THE APEX TIMES
Gallup finds more adults worldwide say their communities are good places for minority groups, including gay and lesbian people
A 2025 Gallup World Poll report says a growing share of people globally describe their local communities as good places to live for minority groups, indicating widening acceptance across countries surveyed.
Gallup’s latest global snapshot, based on its 2025 World Poll, found that a larger share of adults worldwide say their communities are good places to live for minority groups, including gay or lesbian people. The survey results were released Thursday, according to reporting by The Hill.
The Gallup World Poll measures public perceptions about whether the respondent’s community environment is welcoming or supportive for different minority groups. In this year’s findings, Gallup reported an upward movement in the share of respondents who express that positive view, indicating that more people globally perceive their communities as inclusive over time.
In the same report described by The Hill, Gallup’s figures focused specifically on inclusion for gay or lesbian people, with the overall trend pointing toward broader acceptance at the local level. The survey framing centers on how people evaluate conditions in their own communities rather than national laws or formal protections.
The Gallup World Poll is drawn from survey interviews conducted across countries. Gallup’s methodology typically relies on nationally representative sampling within each participating country, enabling comparisons across different regions of the world on how residents view community-level treatment of minority groups.
The results arrive amid continuing international debate over how societies incorporate minority communities, including concerns about discrimination, social acceptance, and equal participation. While public perception is not the same as government enforcement of rights, Gallup’s measures can help track whether social attitudes are shifting where people live.
Because the 2025 Gallup World Poll results described in the news report are broad and do not, in the available packet, include a full breakdown by country or by each specific minority category beyond gay or lesbian people, readers are directed to the Gallup report for the detailed tables and subgroup figures.

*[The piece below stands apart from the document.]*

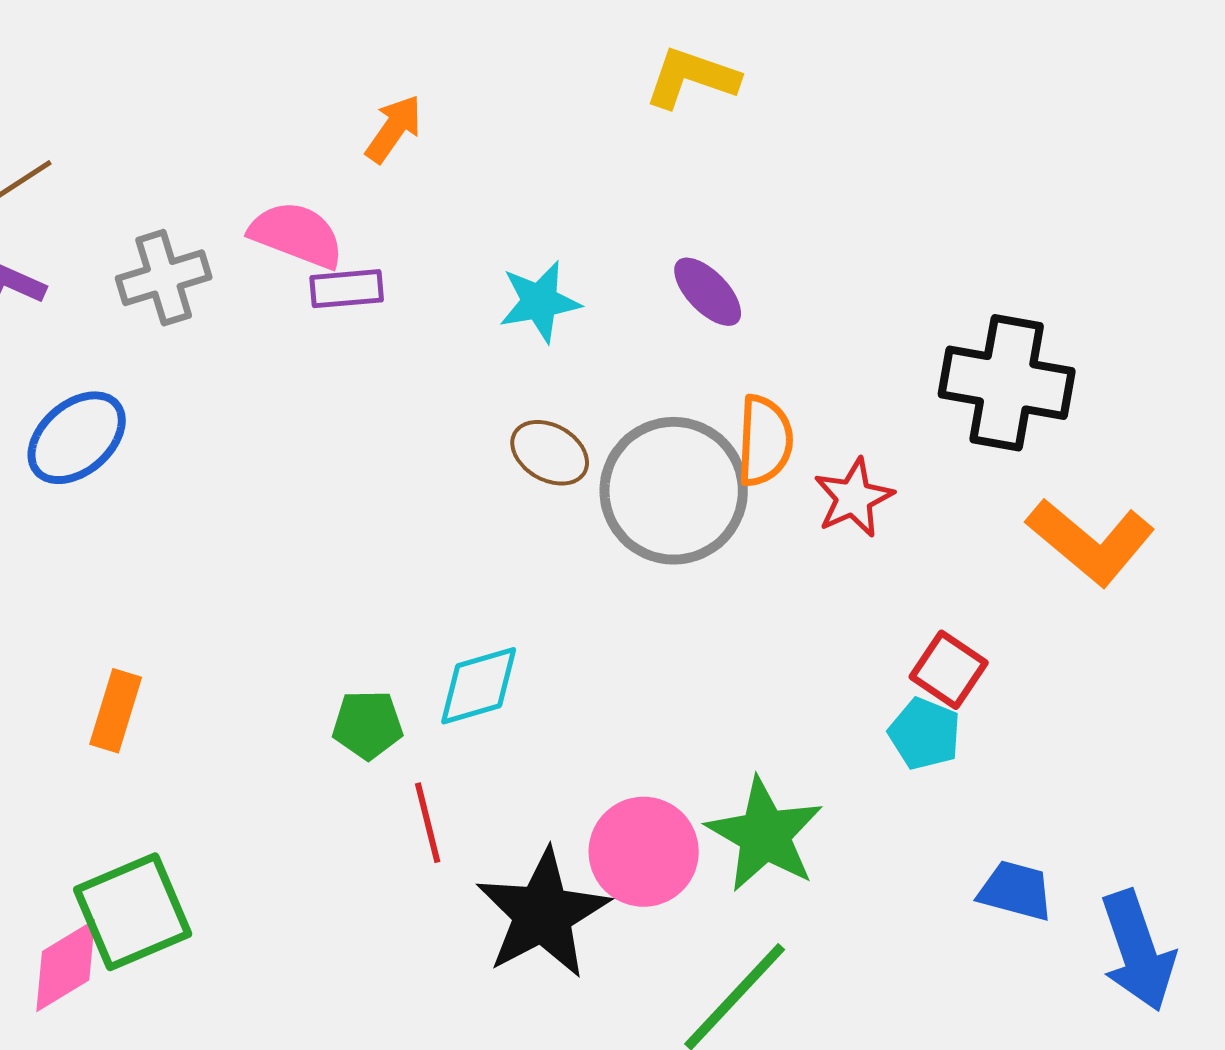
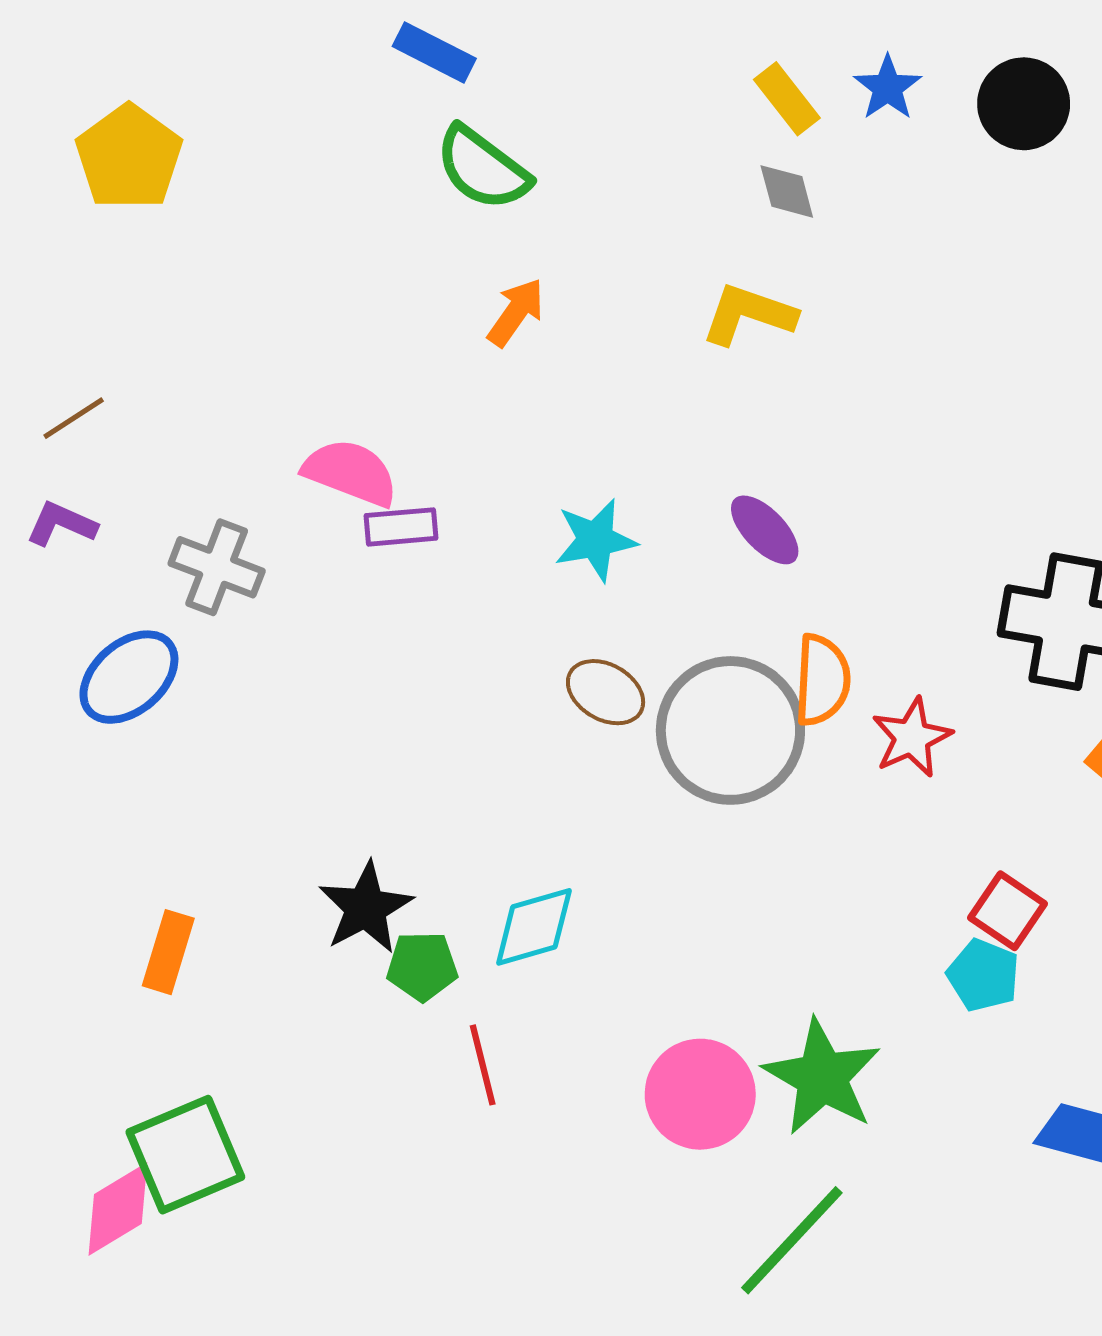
orange arrow: (394, 129) -> (516, 312), moved
gray cross: (164, 278) -> (217, 567), moved, turned 38
black star: (543, 914) -> (366, 908), moved, size x0.7

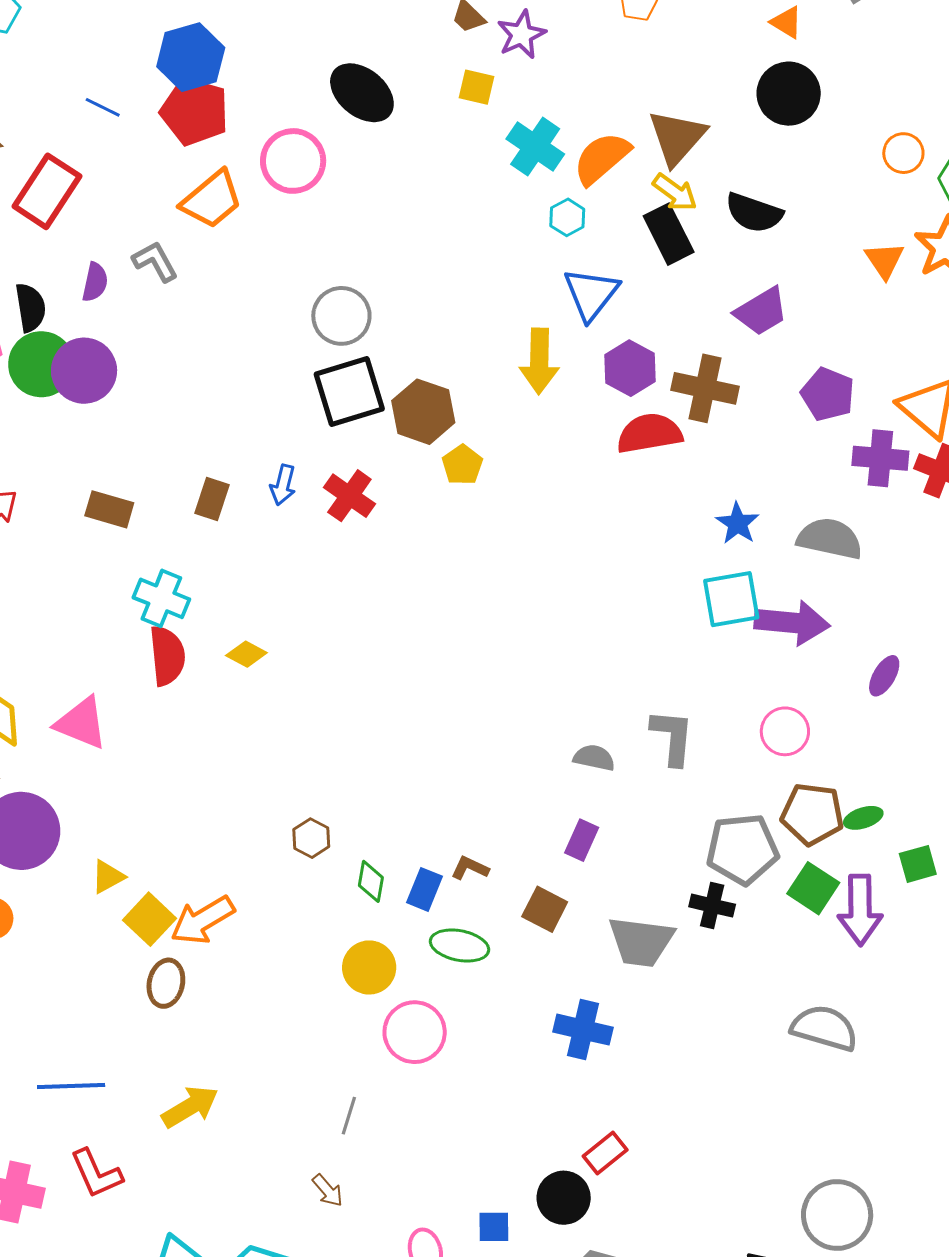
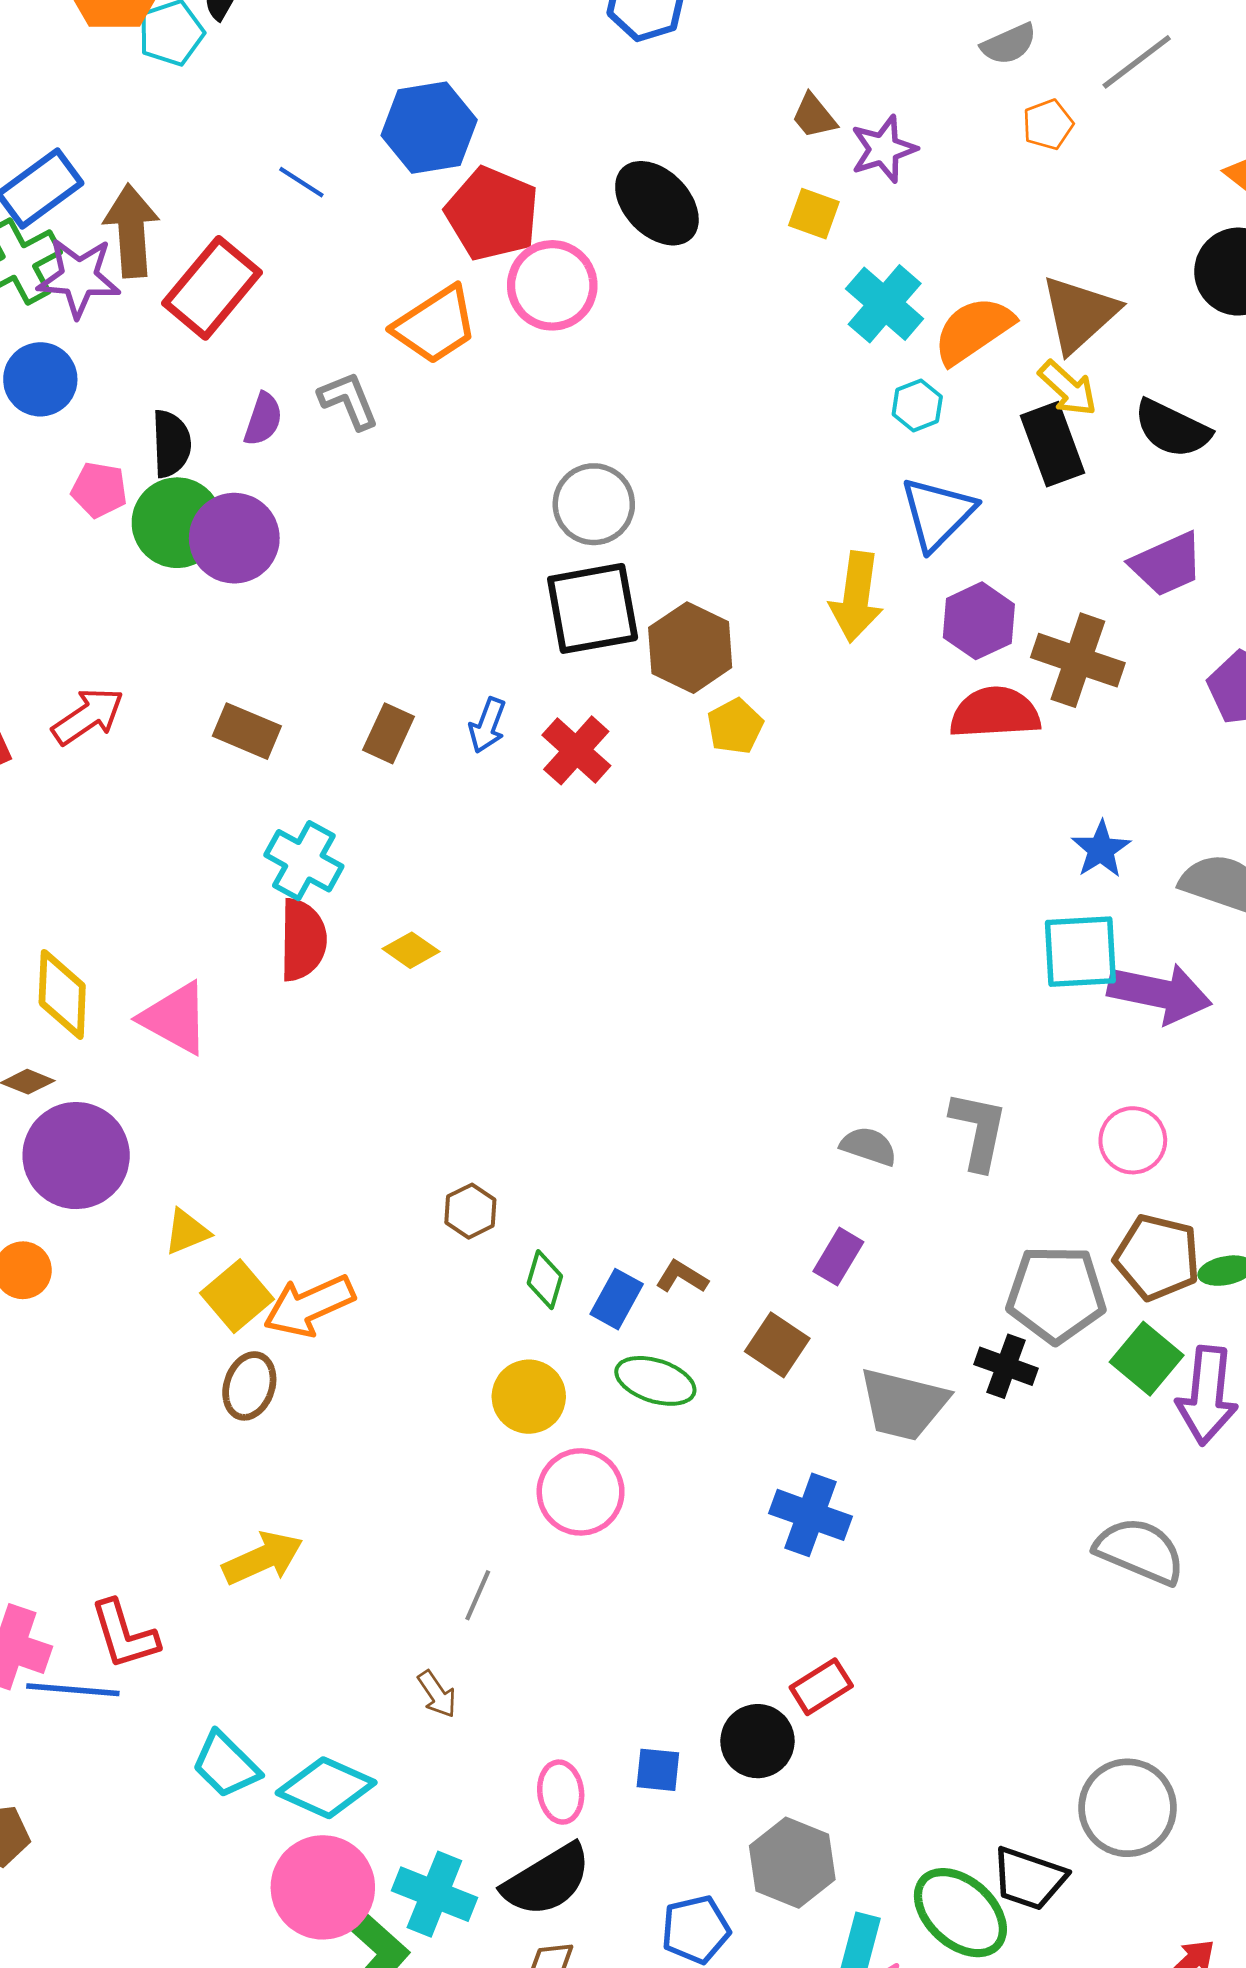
red pentagon: (195, 111) -> (492, 214), moved
blue line: (71, 1086) -> (73, 1690), moved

The next step for policymakers and researchers is likely to be pairing public-perception indicators with other measures, such as legal protections and reported enforcement, to understand whether attitude changes translate into lived outcomes for minority groups.
Why It Matters
- Community-level perceptions can affect whether minority residents feel safe, respected, and able to participate socially and economically.
- If attitudes are broadening, it may influence political and social pressure on local leaders, even when formal protections are unchanged.
- Perception data are not a substitute for government action, but they can help identify where efforts for inclusion may be gaining traction.
- Comparing Gallup’s trend figures over multiple years can show whether changes are sustained rather than temporary.
Key Facts
- Gallup’s 2025 World Poll found that a larger share of adults worldwide say their communities are good places for minority groups.
- The report released Thursday includes findings for how respondents view their community as a good place for gay or lesbian people.
- The survey measures residents’ perceptions of community-level inclusiveness rather than directly assessing laws or enforcement.
- The findings are based on Gallup World Poll survey interviews conducted across participating countries.
- The available reporting provides trend-level description, while detailed country and subgroup breakdowns require consulting the underlying Gallup results.